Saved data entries
* * *

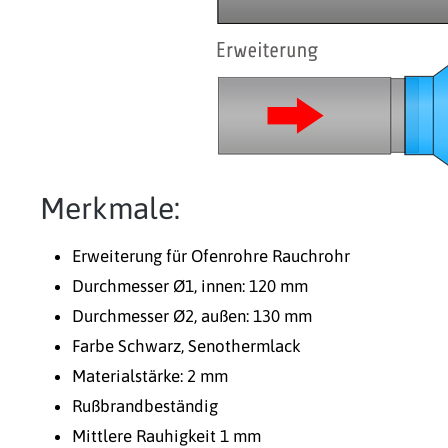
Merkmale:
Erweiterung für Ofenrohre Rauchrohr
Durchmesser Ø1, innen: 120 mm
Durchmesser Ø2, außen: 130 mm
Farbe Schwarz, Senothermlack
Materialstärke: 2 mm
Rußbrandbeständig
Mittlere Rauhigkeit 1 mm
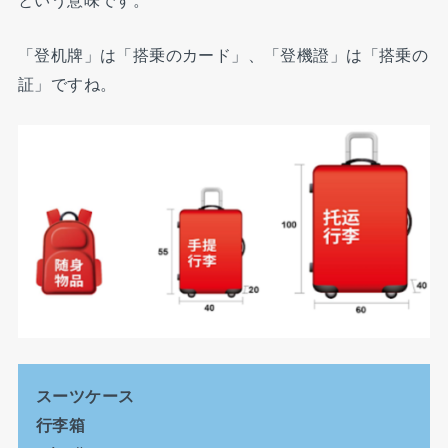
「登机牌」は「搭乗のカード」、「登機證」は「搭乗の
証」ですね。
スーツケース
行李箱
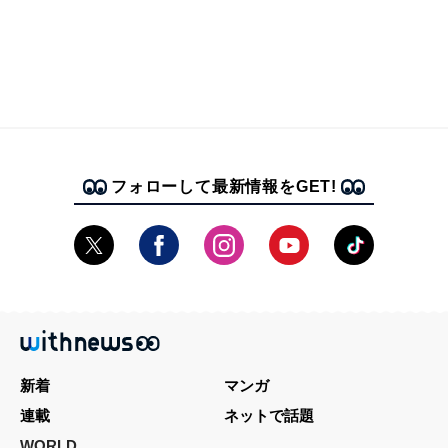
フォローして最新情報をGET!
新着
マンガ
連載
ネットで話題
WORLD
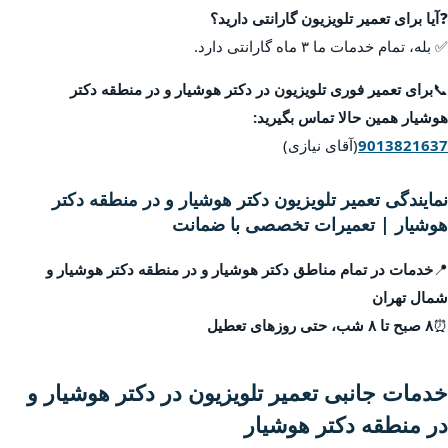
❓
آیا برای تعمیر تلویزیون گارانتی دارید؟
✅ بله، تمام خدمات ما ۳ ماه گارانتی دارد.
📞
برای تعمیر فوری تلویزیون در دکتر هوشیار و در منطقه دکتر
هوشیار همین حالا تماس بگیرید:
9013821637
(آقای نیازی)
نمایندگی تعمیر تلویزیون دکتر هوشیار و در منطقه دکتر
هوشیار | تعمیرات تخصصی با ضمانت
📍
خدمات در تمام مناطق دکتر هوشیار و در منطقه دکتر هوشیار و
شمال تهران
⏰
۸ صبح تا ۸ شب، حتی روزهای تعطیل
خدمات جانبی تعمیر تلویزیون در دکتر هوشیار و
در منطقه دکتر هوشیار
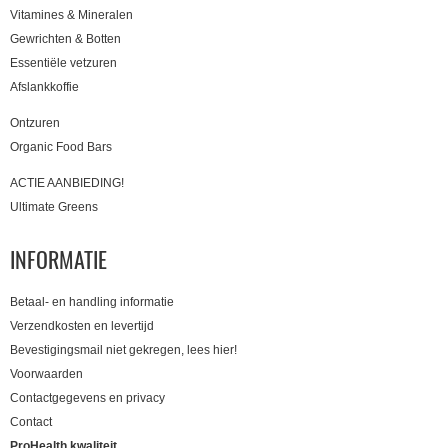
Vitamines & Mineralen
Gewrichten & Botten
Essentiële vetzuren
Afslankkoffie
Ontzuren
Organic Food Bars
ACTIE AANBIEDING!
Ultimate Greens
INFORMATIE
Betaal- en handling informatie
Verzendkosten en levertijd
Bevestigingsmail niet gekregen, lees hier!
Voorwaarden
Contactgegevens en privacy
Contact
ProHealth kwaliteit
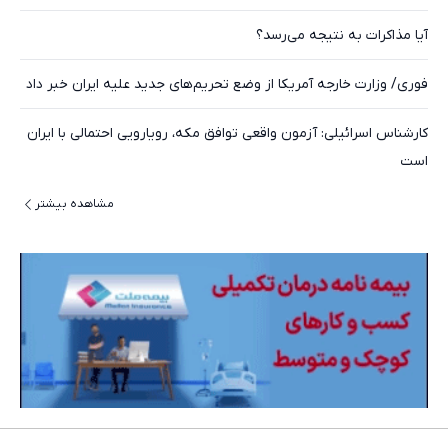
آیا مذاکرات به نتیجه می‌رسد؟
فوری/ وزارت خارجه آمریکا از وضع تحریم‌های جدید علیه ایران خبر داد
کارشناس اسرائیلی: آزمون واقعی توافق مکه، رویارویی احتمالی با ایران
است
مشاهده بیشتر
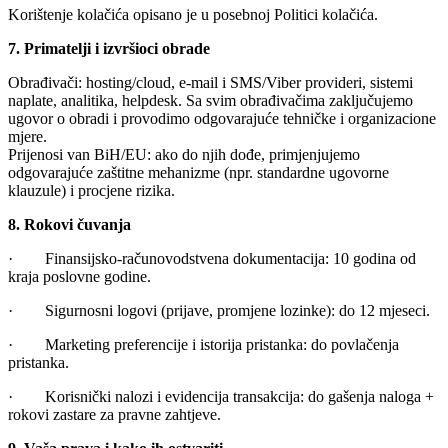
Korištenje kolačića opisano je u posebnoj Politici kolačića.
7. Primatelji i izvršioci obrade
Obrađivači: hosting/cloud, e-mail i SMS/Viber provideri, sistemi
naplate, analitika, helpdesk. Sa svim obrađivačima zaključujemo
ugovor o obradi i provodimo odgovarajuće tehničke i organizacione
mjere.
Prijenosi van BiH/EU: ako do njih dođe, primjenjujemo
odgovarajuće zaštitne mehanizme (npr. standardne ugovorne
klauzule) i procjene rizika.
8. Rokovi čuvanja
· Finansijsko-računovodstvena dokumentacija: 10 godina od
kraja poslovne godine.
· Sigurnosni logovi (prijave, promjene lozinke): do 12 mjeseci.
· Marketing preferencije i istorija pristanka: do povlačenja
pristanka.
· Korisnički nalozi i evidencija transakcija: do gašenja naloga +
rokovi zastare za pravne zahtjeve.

* * *

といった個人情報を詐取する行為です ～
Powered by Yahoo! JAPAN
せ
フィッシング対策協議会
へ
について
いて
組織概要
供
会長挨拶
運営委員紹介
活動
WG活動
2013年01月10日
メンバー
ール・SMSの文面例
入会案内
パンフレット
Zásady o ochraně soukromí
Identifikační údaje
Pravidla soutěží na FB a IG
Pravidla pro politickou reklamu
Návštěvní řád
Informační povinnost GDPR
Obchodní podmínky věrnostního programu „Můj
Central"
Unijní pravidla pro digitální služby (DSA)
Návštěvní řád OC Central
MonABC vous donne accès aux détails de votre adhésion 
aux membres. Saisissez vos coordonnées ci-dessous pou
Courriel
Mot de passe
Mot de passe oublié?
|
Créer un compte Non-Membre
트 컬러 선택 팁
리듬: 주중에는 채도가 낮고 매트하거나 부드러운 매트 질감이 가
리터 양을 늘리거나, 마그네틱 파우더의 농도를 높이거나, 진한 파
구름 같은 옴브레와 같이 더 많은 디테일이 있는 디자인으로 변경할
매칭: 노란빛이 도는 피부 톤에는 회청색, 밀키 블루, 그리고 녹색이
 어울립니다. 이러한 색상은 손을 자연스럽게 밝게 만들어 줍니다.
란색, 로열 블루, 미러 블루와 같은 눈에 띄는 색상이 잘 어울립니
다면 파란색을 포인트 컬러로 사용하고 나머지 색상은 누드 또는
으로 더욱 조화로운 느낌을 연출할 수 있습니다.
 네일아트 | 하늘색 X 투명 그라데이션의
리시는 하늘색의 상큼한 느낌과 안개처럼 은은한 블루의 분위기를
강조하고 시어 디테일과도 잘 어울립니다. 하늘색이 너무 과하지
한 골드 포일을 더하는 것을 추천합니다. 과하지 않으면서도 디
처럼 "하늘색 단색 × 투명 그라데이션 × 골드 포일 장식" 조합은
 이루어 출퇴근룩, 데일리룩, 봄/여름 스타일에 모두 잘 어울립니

* * *

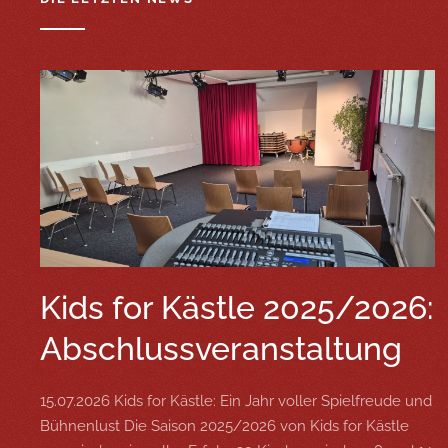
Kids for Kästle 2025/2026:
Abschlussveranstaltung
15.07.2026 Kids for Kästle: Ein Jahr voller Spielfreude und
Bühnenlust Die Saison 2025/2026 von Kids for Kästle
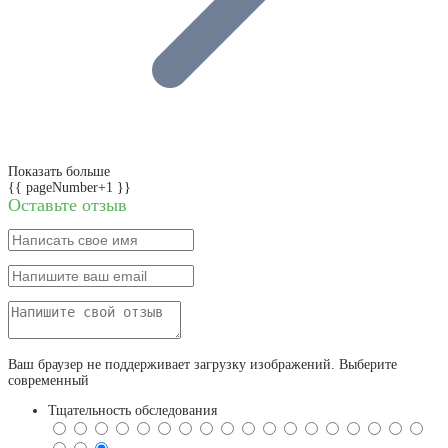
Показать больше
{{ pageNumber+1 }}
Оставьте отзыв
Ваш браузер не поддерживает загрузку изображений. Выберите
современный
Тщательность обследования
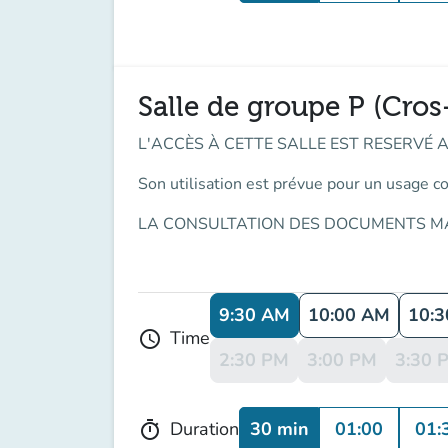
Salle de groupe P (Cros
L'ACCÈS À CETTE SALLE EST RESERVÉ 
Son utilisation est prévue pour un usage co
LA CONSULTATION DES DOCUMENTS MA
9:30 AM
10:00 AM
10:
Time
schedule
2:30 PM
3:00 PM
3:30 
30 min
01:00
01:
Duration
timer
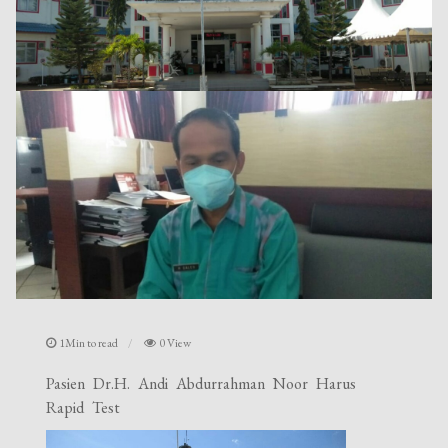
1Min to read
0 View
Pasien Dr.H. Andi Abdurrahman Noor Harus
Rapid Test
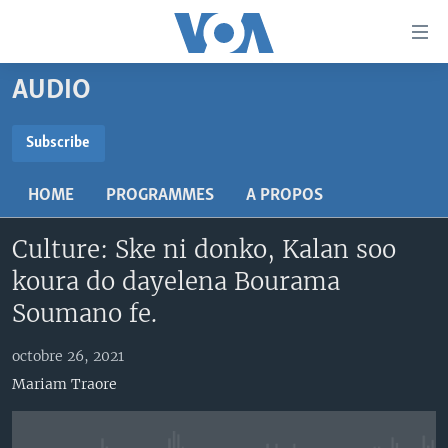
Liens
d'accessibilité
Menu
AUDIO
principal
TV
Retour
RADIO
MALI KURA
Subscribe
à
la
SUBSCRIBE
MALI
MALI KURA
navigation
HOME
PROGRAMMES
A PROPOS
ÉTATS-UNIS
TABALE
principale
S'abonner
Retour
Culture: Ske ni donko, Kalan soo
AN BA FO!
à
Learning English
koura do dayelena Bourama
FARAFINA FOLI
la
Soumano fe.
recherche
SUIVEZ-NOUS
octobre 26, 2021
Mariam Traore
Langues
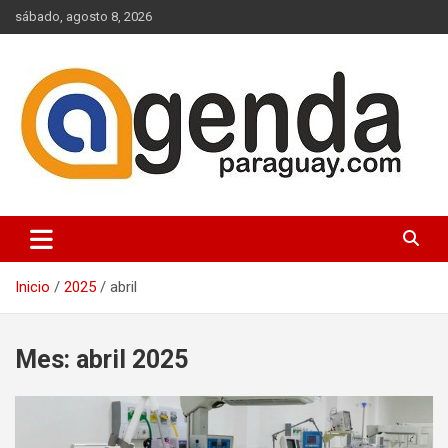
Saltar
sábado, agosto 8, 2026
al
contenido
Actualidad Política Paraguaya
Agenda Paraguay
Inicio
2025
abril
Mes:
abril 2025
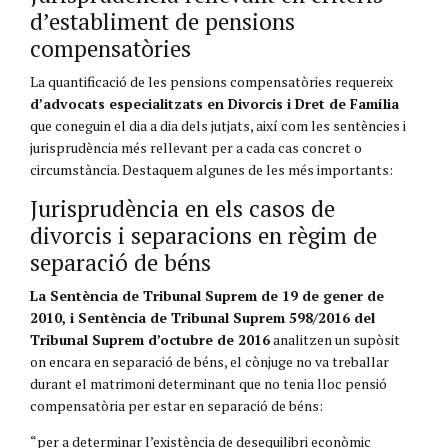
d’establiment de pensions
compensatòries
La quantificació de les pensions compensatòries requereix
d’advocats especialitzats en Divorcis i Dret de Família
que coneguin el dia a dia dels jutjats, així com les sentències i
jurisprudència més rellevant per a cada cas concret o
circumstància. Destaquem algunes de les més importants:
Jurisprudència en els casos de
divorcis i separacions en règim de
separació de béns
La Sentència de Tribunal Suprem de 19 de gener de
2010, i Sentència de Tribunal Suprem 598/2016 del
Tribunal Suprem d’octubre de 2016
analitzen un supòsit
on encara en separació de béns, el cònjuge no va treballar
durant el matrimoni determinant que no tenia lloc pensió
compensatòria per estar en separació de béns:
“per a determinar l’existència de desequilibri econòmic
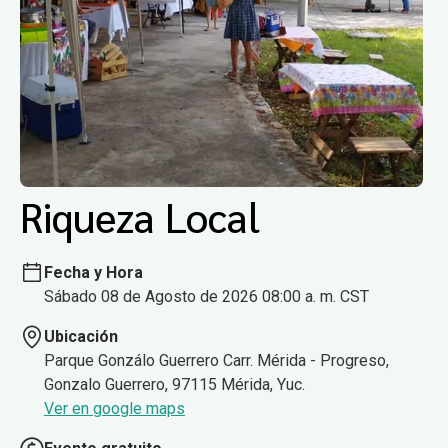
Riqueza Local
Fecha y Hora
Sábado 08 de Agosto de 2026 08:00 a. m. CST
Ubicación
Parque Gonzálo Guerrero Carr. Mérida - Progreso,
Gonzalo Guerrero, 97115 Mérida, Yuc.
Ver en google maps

* * *

■ **BRIEF**: Look over the entries above and tally the lines containing the string "어울립니다"; the answer is that total only.

■ **RESPONSE AREA**: 2